• RECORDS FOR PROCESSING:
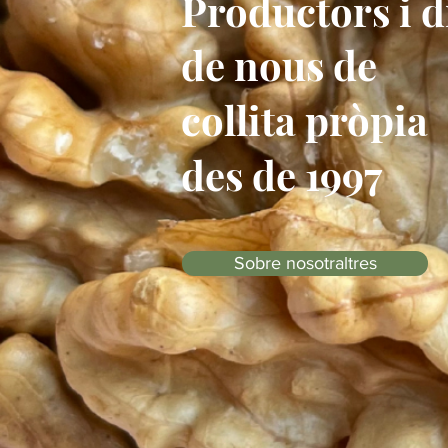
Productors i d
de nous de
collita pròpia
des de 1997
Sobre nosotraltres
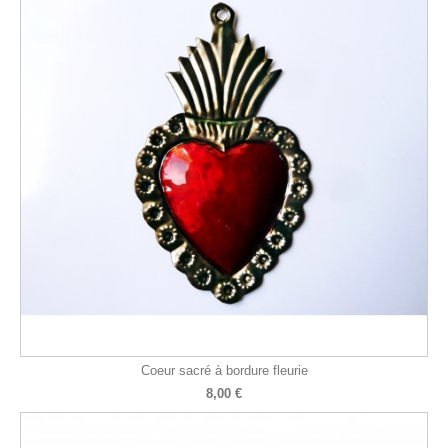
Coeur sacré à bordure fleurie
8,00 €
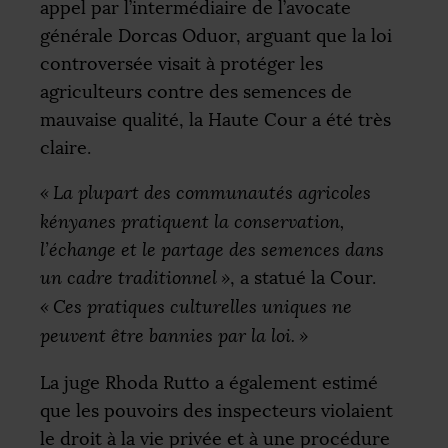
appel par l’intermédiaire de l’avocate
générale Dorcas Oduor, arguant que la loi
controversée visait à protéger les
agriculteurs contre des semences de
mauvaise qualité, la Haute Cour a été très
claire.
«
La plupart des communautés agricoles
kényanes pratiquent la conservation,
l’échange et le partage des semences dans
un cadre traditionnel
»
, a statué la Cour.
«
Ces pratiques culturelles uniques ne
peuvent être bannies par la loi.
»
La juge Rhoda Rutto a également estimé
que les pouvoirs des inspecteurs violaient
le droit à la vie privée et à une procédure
--
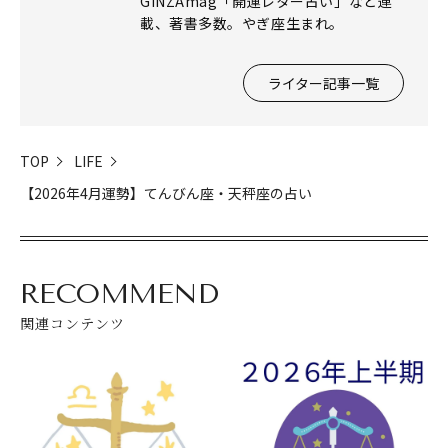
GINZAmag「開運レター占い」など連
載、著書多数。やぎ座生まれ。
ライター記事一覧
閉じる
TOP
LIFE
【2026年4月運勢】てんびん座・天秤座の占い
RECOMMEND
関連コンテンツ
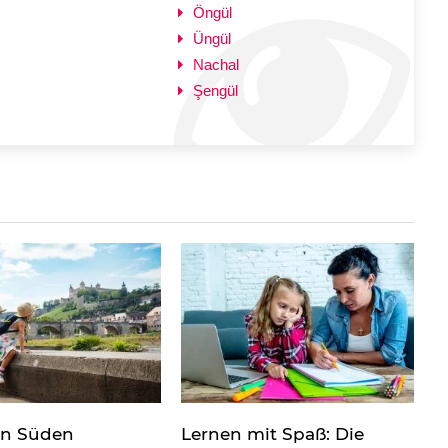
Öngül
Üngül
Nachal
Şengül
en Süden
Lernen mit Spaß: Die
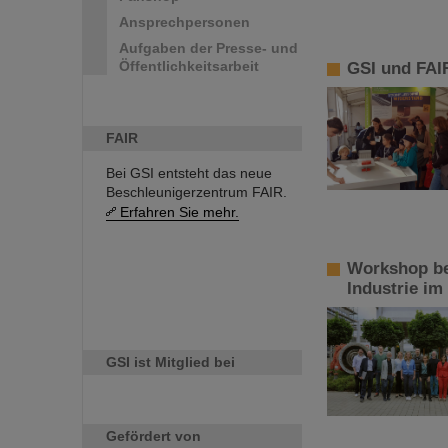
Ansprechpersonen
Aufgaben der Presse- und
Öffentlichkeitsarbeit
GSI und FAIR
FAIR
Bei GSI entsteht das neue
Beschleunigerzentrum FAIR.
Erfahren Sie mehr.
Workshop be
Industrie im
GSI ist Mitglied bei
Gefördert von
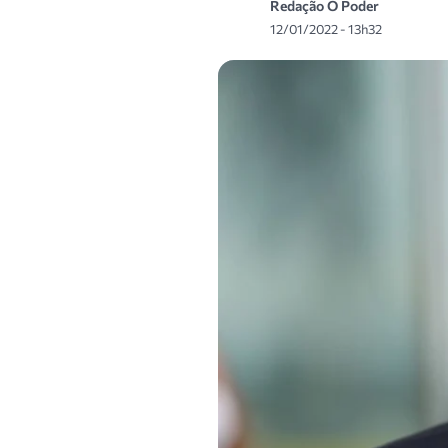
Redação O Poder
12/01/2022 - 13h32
==
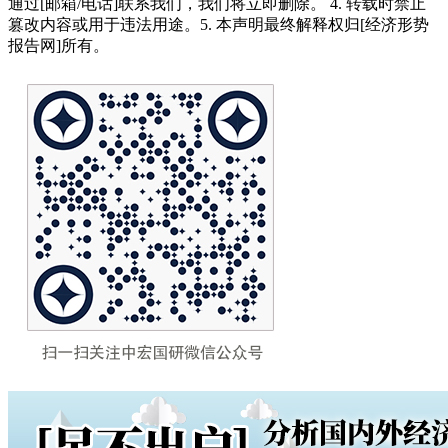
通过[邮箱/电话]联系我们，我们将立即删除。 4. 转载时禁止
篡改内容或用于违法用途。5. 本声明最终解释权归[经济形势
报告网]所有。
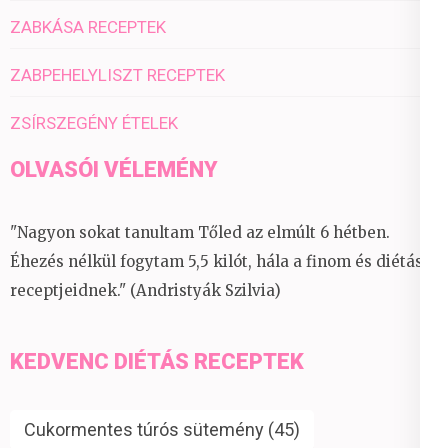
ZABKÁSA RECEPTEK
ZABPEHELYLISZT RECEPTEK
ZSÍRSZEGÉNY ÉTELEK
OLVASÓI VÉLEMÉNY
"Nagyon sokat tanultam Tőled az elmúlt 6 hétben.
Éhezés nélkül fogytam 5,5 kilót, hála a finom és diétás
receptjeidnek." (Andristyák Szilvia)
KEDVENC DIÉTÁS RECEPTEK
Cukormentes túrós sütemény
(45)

• PROBLEM TO WORK ON: Each line above starting at the one holding "Productors i d" and ending at the one holding "le droit à la vie privée et à une procédure" should be set down exactly as it stands, both ends included, with no pictures.

• ANSWER:
Productors i d
de nous de
collita pròpia
des de 1997
Sobre nosotraltres
Coeur sacré à bordure fleurie
8,00 €
appel par l’intermédiaire de l’avocate
générale Dorcas Oduor, arguant que la loi
controversée visait à protéger les
agriculteurs contre des semences de
mauvaise qualité, la Haute Cour a été très
claire.
«
La plupart des communautés agricoles
kényanes pratiquent la conservation,
l’échange et le partage des semences dans
un cadre traditionnel
»
, a statué la Cour.
«
Ces pratiques culturelles uniques ne
peuvent être bannies par la loi.
»
La juge Rhoda Rutto a également estimé
que les pouvoirs des inspecteurs violaient
le droit à la vie privée et à une procédure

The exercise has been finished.